= Beginning of Section =

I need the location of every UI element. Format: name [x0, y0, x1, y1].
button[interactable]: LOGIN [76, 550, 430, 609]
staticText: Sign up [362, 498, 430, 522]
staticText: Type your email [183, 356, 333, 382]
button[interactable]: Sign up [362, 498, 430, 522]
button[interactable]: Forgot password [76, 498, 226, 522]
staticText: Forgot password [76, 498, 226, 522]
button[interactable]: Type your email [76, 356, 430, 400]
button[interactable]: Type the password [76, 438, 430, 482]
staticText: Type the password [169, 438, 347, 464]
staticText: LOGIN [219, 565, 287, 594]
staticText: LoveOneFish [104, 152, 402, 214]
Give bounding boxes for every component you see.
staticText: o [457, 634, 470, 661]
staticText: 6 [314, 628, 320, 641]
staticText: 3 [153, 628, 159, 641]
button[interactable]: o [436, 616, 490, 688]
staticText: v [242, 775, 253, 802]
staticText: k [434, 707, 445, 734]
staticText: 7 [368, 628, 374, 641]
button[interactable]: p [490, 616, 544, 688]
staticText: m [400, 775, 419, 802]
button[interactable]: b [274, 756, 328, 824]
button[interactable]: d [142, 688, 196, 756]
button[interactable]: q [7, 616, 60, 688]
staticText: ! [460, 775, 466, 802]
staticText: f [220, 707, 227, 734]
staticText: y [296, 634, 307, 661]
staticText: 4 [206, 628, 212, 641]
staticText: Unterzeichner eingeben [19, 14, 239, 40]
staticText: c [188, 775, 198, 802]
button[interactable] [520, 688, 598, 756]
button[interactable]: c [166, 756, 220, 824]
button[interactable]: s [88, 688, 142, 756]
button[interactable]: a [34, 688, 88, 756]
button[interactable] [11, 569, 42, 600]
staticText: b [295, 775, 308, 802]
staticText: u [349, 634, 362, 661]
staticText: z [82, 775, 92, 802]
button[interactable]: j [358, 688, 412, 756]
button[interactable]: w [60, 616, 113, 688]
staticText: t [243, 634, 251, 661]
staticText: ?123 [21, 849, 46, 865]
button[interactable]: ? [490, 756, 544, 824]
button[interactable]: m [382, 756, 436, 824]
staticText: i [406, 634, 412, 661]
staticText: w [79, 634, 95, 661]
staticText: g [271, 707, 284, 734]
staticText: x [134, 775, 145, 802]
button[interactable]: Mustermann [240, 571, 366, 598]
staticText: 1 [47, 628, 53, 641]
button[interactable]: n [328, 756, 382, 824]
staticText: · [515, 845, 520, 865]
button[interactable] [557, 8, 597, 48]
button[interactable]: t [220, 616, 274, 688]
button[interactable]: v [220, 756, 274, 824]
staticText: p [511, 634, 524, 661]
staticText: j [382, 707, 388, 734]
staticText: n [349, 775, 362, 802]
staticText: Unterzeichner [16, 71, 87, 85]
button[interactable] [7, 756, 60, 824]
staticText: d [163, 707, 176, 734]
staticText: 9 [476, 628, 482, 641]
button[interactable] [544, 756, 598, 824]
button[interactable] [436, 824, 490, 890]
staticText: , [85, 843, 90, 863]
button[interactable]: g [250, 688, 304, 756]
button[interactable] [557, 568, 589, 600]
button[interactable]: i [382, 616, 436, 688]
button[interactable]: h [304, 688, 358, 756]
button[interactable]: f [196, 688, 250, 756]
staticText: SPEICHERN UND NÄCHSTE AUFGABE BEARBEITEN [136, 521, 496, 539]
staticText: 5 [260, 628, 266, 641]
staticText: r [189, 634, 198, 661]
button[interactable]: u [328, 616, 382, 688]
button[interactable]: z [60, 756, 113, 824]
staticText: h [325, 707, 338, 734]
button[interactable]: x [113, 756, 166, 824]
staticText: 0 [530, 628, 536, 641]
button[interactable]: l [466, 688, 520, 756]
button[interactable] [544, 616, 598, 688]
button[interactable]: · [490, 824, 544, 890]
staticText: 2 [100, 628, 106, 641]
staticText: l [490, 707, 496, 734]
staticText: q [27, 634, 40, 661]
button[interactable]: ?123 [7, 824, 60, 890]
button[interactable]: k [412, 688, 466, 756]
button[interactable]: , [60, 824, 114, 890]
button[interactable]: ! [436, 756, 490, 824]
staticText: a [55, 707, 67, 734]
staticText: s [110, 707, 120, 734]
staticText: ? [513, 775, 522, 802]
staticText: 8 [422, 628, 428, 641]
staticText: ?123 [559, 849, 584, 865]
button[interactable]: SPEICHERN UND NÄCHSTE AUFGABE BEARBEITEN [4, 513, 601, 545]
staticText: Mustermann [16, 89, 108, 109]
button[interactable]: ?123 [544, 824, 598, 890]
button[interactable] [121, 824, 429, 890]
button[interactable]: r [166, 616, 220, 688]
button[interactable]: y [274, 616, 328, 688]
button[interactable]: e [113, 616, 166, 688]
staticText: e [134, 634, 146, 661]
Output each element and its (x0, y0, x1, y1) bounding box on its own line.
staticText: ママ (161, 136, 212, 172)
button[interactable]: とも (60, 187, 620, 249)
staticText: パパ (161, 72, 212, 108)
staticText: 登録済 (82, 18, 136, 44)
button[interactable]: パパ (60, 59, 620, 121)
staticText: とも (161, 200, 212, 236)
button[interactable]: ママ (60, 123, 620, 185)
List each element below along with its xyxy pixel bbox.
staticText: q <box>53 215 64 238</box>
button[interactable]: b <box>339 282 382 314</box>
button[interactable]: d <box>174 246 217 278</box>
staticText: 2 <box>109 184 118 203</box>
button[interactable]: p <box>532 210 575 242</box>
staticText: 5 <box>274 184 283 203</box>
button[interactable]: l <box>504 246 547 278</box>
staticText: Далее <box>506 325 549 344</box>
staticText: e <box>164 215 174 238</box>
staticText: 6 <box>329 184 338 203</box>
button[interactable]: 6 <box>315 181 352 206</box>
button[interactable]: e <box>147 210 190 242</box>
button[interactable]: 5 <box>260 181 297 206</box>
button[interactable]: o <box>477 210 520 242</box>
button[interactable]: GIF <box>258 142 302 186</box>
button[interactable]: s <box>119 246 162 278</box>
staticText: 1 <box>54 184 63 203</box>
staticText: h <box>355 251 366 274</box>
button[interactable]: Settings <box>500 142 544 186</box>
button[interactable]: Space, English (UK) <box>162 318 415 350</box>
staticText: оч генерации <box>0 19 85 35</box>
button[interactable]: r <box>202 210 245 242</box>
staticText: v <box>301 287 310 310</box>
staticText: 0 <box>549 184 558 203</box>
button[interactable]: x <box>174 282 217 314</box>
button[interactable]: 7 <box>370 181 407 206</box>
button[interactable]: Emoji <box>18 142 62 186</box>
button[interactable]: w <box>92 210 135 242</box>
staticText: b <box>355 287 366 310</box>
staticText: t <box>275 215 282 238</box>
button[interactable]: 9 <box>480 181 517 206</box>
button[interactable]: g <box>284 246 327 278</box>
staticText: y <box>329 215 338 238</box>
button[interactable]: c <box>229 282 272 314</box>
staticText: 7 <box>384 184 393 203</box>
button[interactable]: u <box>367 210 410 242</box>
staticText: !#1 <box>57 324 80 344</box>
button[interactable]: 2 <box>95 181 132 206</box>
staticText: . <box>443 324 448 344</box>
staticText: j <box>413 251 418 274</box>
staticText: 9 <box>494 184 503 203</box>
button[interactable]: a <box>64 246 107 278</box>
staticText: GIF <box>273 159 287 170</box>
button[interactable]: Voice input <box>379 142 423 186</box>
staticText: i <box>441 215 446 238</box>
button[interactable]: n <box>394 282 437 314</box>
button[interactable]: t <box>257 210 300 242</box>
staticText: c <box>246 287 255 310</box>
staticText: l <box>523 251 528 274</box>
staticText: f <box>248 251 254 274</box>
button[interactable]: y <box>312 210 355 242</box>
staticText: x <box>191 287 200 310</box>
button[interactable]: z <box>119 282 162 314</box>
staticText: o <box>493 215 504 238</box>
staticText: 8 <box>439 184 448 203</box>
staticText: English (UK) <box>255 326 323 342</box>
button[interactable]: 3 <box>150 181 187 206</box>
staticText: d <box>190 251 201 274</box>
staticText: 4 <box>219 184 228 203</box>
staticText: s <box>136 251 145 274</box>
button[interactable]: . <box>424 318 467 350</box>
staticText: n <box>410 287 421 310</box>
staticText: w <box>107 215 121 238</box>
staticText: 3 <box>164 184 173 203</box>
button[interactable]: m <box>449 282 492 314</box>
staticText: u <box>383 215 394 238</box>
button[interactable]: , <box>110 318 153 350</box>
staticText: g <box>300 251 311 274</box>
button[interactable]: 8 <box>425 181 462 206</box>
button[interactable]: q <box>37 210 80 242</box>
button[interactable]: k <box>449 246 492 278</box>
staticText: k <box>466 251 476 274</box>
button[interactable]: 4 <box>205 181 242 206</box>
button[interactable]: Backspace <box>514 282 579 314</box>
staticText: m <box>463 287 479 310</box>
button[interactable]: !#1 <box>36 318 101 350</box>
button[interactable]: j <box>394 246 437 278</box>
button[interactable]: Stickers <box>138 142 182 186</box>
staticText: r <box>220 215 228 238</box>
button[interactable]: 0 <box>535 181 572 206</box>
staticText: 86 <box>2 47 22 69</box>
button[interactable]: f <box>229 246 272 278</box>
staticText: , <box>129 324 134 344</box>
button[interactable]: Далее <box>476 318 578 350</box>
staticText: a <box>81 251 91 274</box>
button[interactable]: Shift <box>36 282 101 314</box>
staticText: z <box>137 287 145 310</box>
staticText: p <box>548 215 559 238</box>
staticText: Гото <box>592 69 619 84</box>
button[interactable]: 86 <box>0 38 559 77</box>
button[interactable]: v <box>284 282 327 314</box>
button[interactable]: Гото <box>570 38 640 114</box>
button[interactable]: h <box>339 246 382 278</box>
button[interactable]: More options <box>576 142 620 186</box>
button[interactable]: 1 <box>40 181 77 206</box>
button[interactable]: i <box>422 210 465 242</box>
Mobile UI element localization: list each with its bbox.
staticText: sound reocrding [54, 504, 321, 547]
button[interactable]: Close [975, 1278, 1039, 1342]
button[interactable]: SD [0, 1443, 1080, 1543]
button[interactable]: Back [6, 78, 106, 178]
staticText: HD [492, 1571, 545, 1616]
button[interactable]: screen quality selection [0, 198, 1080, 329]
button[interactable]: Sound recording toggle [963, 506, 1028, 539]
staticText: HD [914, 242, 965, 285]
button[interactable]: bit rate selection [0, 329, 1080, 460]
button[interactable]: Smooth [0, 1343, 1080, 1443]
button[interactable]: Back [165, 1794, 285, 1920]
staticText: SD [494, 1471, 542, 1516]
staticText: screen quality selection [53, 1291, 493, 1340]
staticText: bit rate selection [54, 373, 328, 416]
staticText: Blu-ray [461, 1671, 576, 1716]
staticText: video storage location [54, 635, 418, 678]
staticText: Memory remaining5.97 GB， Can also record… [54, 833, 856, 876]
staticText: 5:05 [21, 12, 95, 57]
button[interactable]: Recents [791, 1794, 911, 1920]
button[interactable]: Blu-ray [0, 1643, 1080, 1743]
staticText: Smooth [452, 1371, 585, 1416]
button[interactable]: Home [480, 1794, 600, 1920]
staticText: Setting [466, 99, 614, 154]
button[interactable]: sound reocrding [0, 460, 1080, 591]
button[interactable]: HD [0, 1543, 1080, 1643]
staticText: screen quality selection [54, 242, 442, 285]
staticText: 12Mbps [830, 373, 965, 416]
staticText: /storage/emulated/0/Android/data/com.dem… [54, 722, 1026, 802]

= End of Section =

# Aim of the exercise
Find the number of lines in the data above that contain "storage". Please give that number alone.

# Reply to the exercise
2